Optionally, in some embodiments, the second HDR image may be further processed by using an exponent of 2, log, or in another manner, to obtain the third HDR image.

FIG. 14 is a block diagram of a structure of an electronic device according to an embodiment of this application. As shown in FIG. 14, the electronic device 1400 includes an obtaining unit 1401, a processing unit 1402, and an encoding unit 1403.

The obtaining unit 1401 is configured to obtain a first HDR image and first base layer data corresponding to the first HDR image.

The processing unit 1402 is configured to determine first intermediate enhancement layer data based on the first HDR image and the first base layer data.

The processing unit 1402 is further configured to process the first intermediate enhancement layer data based on a first mapping relationship, to obtain first enhancement layer data.

The encoding unit 1403 is configured to encode the first base layer data, the first enhancement layer data, and first metadata, to obtain a bitstream.

For specific functions and beneficial effect of the obtaining unit 1401, the processing unit 1402, and the encoding unit 1403, refer to the foregoing embodiments. For brevity, details are not described herein again.

In some embodiments, the obtaining unit 1401, the processing unit 1402, and the encoding unit 1403 may be implemented by a processor.

FIG. 15 is a block diagram of a structure of another electronic device according to an embodiment of this application. The electronic device 1500 shown in FIG. 15 includes a decoding unit 1501 and a processing unit 1502.

The decoding unit 1501 is configured to decode an obtained bitstream, to obtain first base layer data, first enhancement layer data, and first metadata.

The processing unit 1502 is configured to process the first enhancement layer data based on a third mapping relationship, to obtain third intermediate enhancement layer data.

The processing unit 1502 is further configured to determine a second HDR image based on the third intermediate enhancement layer data and the first base layer data.

For specific functions and benefit effect of the decoding unit 1501 and the processing unit 1502, refer to the foregoing embodiments. For brevity, details are not described herein.

In some embodiments, the decoding unit 1501 and the processing unit 1502 may be implemented by a processor.

An embodiment of this application further provides an electronic device. The electronic device may be configured to implement the foregoing encoding method embodiment. The electronic device includes a processor and a storage. The processor is configured to execute computer program or instructions stored in the storage, or read data/signaling stored in the storage, to perform the methods in the foregoing method embodiments. The storage may be integrated with the processor, or may be disposed separately. The storage may be further configured to store a bitstream determined by the processor. Optionally, there are one or more processors. Optionally, there are one or more storages. Optionally, the electronic device may further include a transceiver. The transceiver is configured to receive and/or send a signal. For example, the transceiver may be configured to send the bitstream determined by the processor to another electronic device.

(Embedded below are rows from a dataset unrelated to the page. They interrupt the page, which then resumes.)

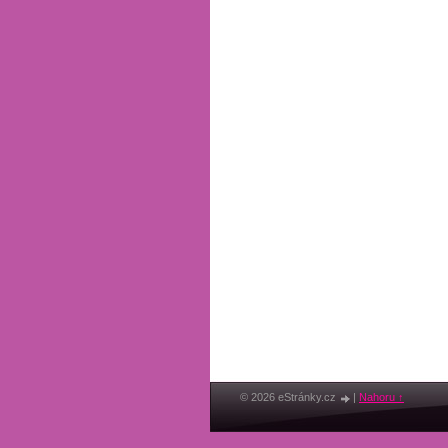
© 2026 eStránky.cz
|
Nahoru ↑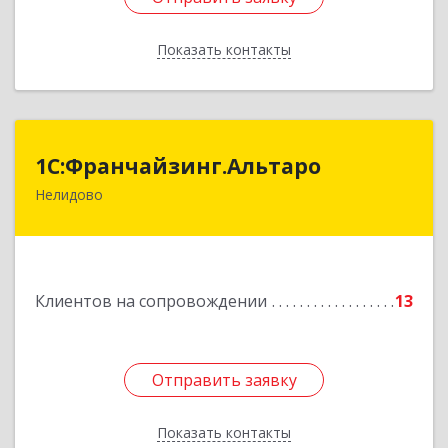
Показать контакты
Назад
1С:Франчайзинг.Альтаро
1С:Франчайзинг.Альтаро
Нелидово
172527, Тверская обл, Нелидово г, Матросова
ул, дом № 22, оф.1
Подробнее
Клиентов на сопровождении
13
Отправить заявку
Отправить заявку
Показать контакты
Назад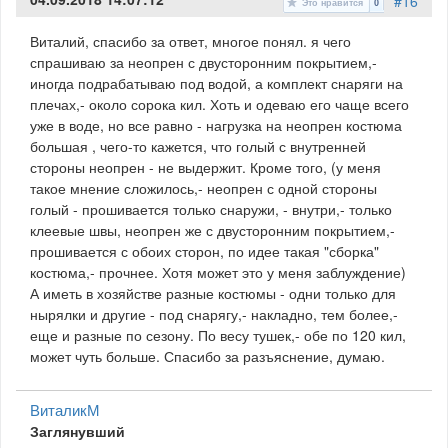
#16
Это нравится
0
Виталий, спасибо за ответ, многое понял. я чего
спрашиваю за неопрен с двусторонним покрытием,-
иногда подрабатываю под водой, а комплект снаряги на
плечах,- около сорока кил. Хоть и одеваю его чаще всего
уже в воде, но все равно - нагрузка на неопрен костюма
большая , чего-то кажется, что голый с внутренней
стороны неопрен - не выдержит. Кроме того, (у меня
такое мнение сложилось,- неопрен с одной стороны
голый - прошивается только снаружи, - внутри,- только
клеевые швы, неопрен же с двусторонним покрытием,-
прошивается с обоих сторон, по идее такая "сборка"
костюма,- прочнее. Хотя может это у меня заблуждение)
А иметь в хозяйстве разные костюмы - одни только для
нырялки и другие - под снарягу,- накладно, тем более,-
еще и разные по сезону. По весу тушек,- обе по 120 кил,
может чуть больше. Спасибо за разъяснение, думаю.
ВиталикМ
Заглянувший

An embodiment of this application further provides an electronic device. The electronic device may be configured to implement the foregoing decoding method embodiment. The electronic device includes a processor and a storage. The processor is configured to execute computer program or instructions stored in the storage, or read data/signaling stored in the storage, to perform the methods in the foregoing method embodiments. The storage may be integrated with the processor, or may be disposed separately. Optionally, there are one or more processors. Optionally, there are one or more storages. Optionally, the electronic device may further include a transceiver. The transceiver is configured to receive and/or send a signal. For example, the transceiver may be configured to receive a bitstream.

It should be understood that, the processor mentioned in embodiments of this application may be a central processing unit (central processing unit, CPU), and may further be another general-purpose processor, a digital signal processor (digital signal processor, DSP), an application-specific integrated circuit (application-specific integrated circuit, ASIC), a field programmable gate array (field programmable gate array, FPGA) or another programmable logic device, a discrete gate or transistor logic device, a discrete hardware component, or the like. The general-purpose processor may be a microprocessor, or the processor may be any conventional processor or the like.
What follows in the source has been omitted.